Keepers of Family Connections
Most family members in this study remained committed to being part of their loved one’s daily life out of a sense of love or duty. This commitment represents the third theme. This desire to remain connected was grounded in a combination of the family members’ expectations of themselves, of their capabilities (e.g., time, health, transportation), and the nature of their relationship with their loved one through the years. The field notes included many concrete examples of family members demonstrating their connection, including visiting, telephoning, sending flowers, giving gifts, bringing special food, providing supplies (e.g., makeup, clothing), decorating the room with the resident’s personal possessions, attending meetings about the resident’s care, meeting loved ones at the emergency room, coming to eat with the resident, and taking the resident out of the nursing home on occasion.
Many of the family members who were a generation behind the resident explained that their loving concern was a way to return the care the resident had provided to them earlier in life. One stepdaughter who visited her stepmother daily and often brought home-cooked meals commented, “She did for us when we were young, this is her payback.” A nephew said of his uncle (a resident) and his aunt (who had died recently), “They cared for me when I needed it. I should return the values.”

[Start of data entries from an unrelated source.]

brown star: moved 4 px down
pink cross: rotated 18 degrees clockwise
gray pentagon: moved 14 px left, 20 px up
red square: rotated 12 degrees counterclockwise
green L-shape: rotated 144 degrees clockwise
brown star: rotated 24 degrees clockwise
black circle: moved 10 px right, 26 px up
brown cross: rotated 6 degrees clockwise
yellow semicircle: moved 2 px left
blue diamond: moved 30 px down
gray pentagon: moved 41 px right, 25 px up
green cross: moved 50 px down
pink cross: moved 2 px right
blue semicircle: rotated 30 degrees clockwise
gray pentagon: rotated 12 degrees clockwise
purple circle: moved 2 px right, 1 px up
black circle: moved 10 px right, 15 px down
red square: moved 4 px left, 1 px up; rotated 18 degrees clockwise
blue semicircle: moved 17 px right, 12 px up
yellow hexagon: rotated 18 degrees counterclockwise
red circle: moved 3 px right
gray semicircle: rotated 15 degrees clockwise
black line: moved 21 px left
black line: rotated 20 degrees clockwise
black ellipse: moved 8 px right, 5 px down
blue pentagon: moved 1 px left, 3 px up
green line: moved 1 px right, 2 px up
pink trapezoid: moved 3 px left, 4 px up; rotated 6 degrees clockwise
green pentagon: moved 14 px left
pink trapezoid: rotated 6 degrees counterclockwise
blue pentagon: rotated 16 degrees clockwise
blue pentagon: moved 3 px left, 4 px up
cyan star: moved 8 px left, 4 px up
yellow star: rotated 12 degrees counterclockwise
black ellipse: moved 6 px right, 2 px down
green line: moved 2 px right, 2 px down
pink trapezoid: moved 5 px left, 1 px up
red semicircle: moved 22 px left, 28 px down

Another nephew mentioned that his 92-year-old aunt on his father’s side had married as a young woman. Her husband had died when she was in her late 20s. She then lived by herself until age 90. The nephew said his dad kept an eye out for her and would bring her groceries occasionally or fix things around her house. The nephew mentioned that his aunt had helped to raise him and that she was a very important part of his growing up. When the nephew’s father died 15 years ago, the nephew took his aunt aside at the funeral and said, “Auntie, now that Daddy’s gone, I’ll take care of you.” He remained an important part of her life in the nursing home.
Family members remained involved in the lives of the nursing home residents out of a sense of love or, sometimes, a sense of obligation or duty. In one case, the resident had abandoned the family when the daughter was 14 years old. With her father in his old age and her mother dead, the daughter was the responsible party and the family member most involved in his care. She remained involved not because of who he was but because of who she was.